Enrichment Program at Locust Grove Elementary

Brett, Tim and I got up early this morning to drive to Locust Grove Elementary School. Ms. Bowne asked me to speak to her Kindergarten and first grade students in the Saturday Enrichment Program about being a paleontologist.

We spent two hours talking to an attentive and enthusiastic audience. I talked about how we make field jackets, then showed several specimens that we brought with us (the Stegosaurus tibia and fibula were particularly popular, as were the coprolites from the Solite Quarry.) After Tim demonstrated how to prepare specimens, the kids took turns cleaning a fossil rib.

I’d like to thank Ms. Bowne and her students for inviting us to participate in this program, and hopefully we inspired some future paleontologists!

Photos by Tim Dooley and Brett Dooley.

Believe it our not, I managed to sit in one of those tiny elementary school chairs, although it took awhile to stand up straight again afterward!

Tim demonstrating preparation techniques.

Brett supervises preparators-in-training.

This entry was posted in Science, education, and philosophy. Bookmark the permalink.

8 Responses to Enrichment Program at Locust Grove Elementary

  1. Elizabeth Bowne says:

    Thanks so much for coming such a far way to inspire us all! We loved having you and your family. We have 3 sessions left, and I know I won’t be able to top your awesome visit today!

    Thanks :o)

  2. Doug says:

    Oi, that must have been fun. I did something similar my senior year in high school biology with some of my fossil casts. I generated similar interest but with less enthusiastic looks.

  3. Alton Dooley says:

    Most paleontologists I know react to fossils about the same way a 6-year-old does, so it’s a good age to talk to!
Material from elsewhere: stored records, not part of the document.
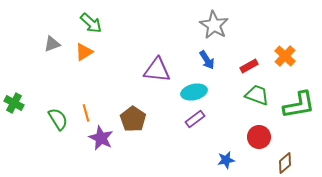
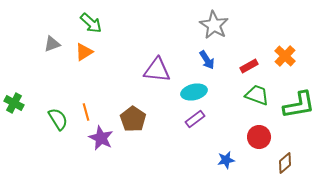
orange line: moved 1 px up
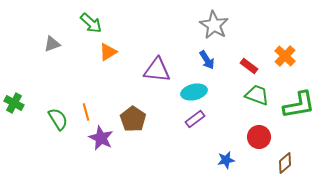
orange triangle: moved 24 px right
red rectangle: rotated 66 degrees clockwise
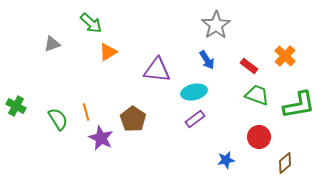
gray star: moved 2 px right; rotated 8 degrees clockwise
green cross: moved 2 px right, 3 px down
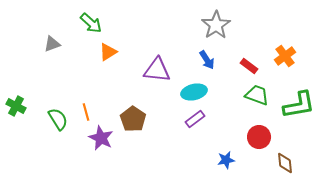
orange cross: rotated 10 degrees clockwise
brown diamond: rotated 55 degrees counterclockwise
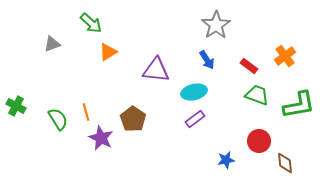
purple triangle: moved 1 px left
red circle: moved 4 px down
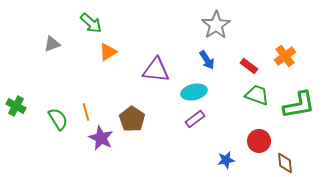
brown pentagon: moved 1 px left
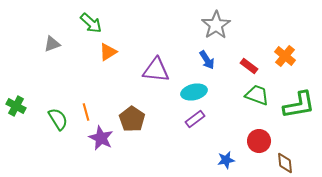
orange cross: rotated 15 degrees counterclockwise
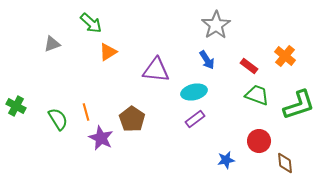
green L-shape: rotated 8 degrees counterclockwise
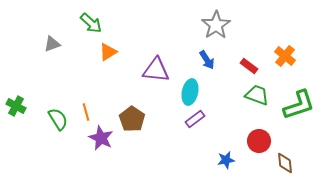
cyan ellipse: moved 4 px left; rotated 65 degrees counterclockwise
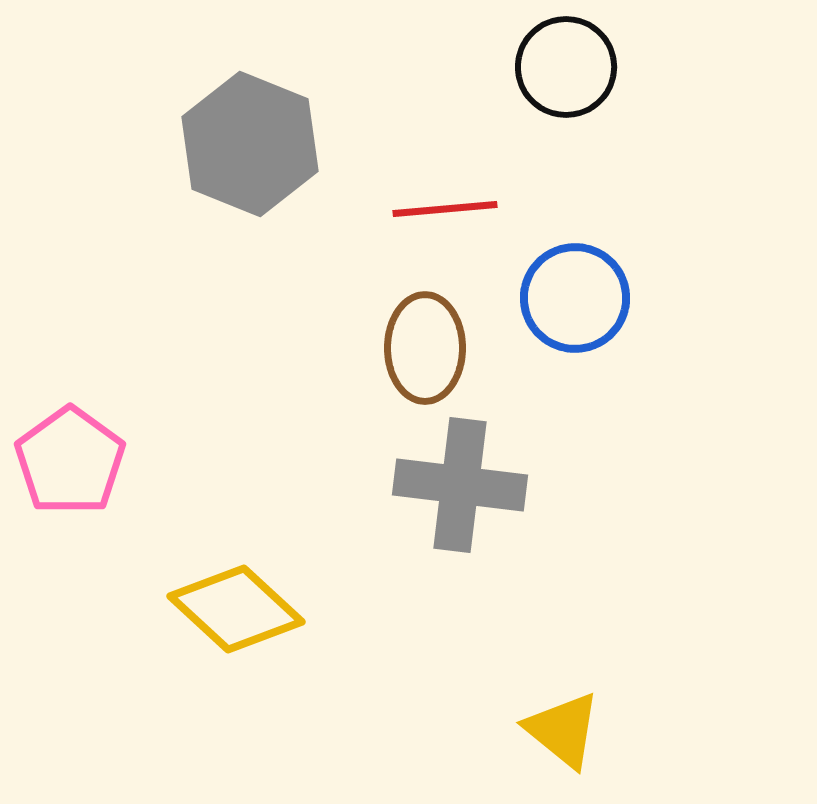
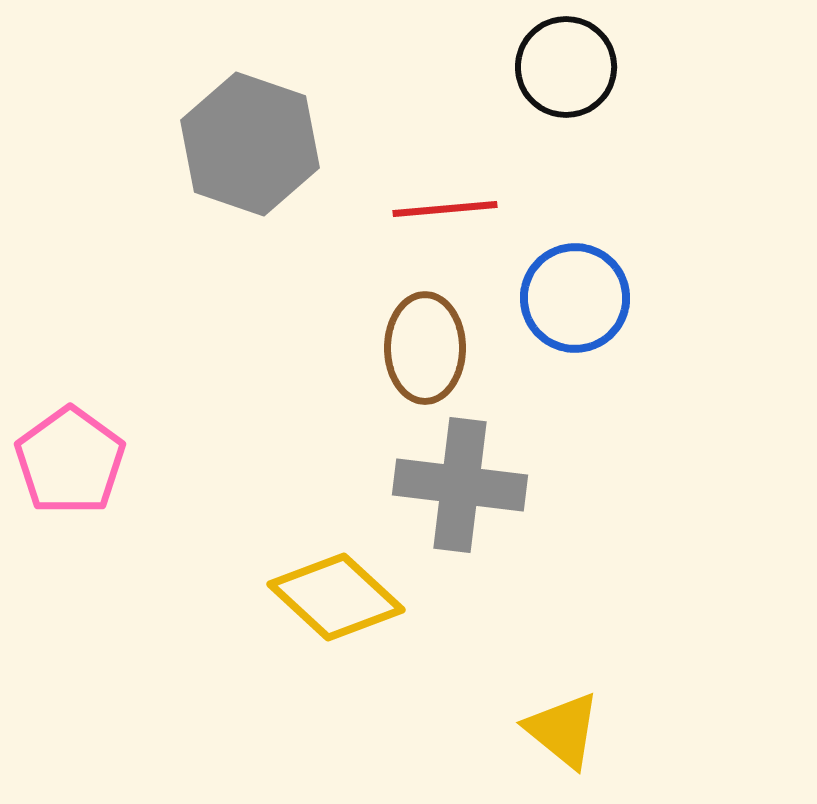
gray hexagon: rotated 3 degrees counterclockwise
yellow diamond: moved 100 px right, 12 px up
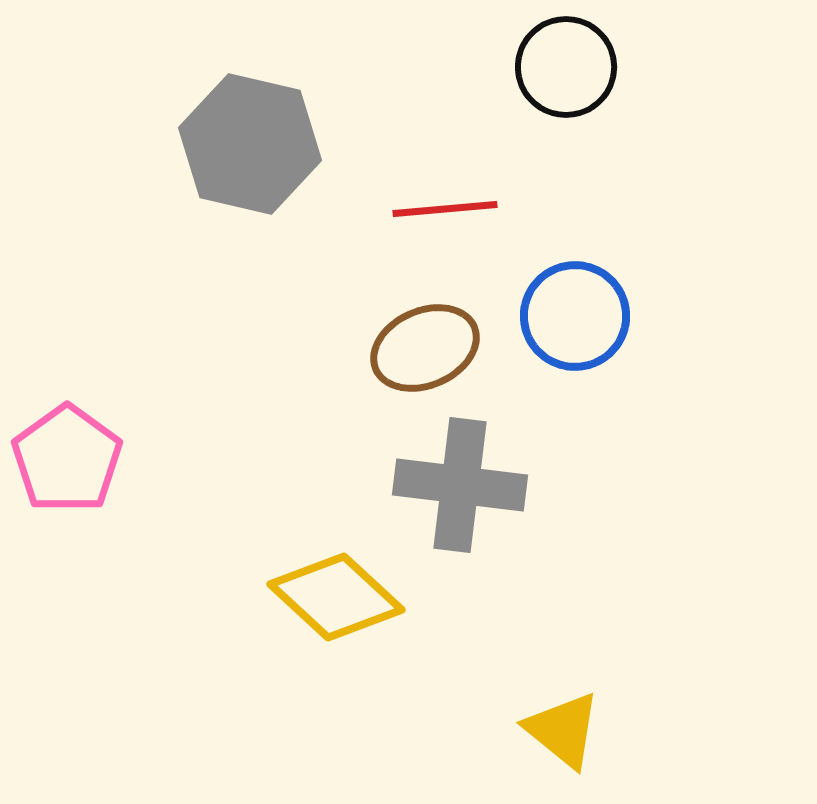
gray hexagon: rotated 6 degrees counterclockwise
blue circle: moved 18 px down
brown ellipse: rotated 66 degrees clockwise
pink pentagon: moved 3 px left, 2 px up
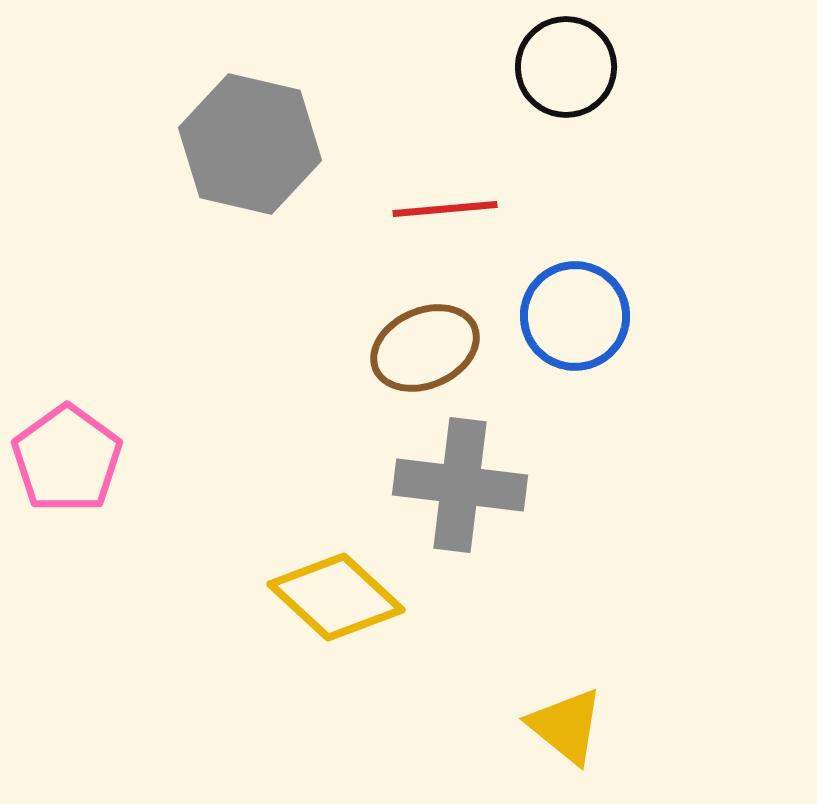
yellow triangle: moved 3 px right, 4 px up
    This was also a well-prepared group, that already had a lot of paleontologic knowledge and good questions (good work Ms. Bowne!).

  4. Leigh says:

    Jordan is having a great time learning everything new. Thanks!

  5. Anonymous says:

    Thank you for visiting with the children. Johnathan has talked about this to everyone he meets and knows. He also loved having his T-Rex used to help demonstrate the fossil casts. Good luck in the future and God Bless.

  6. Alton Dooley says:

    It’s great to hear that the kids enjoyed the program! We always try to encourage kids to take an interest in science, since in today’s world an understanding of science and technology is important no matter what you do.

  7. Mrs. Barlow says:

    Trent loved digging for dinosaur bones and “cleaning them with the same tool the dentist use to clean our teeth.” He was truly captivated. Thank you for being part of an interesting program.

  8. Alton Dooley says:

    One thing that people often find surprising is that many of the tools we use are not really remarkable. While we have some “high-tech” tools, in the lab we mostly use dental picks, paint brushes, and toothbrushes. When we dig fossils out of the ground, we often use the same things, plus picks, shovels. One of my favorite field digging tools is just a flathead screwdriver.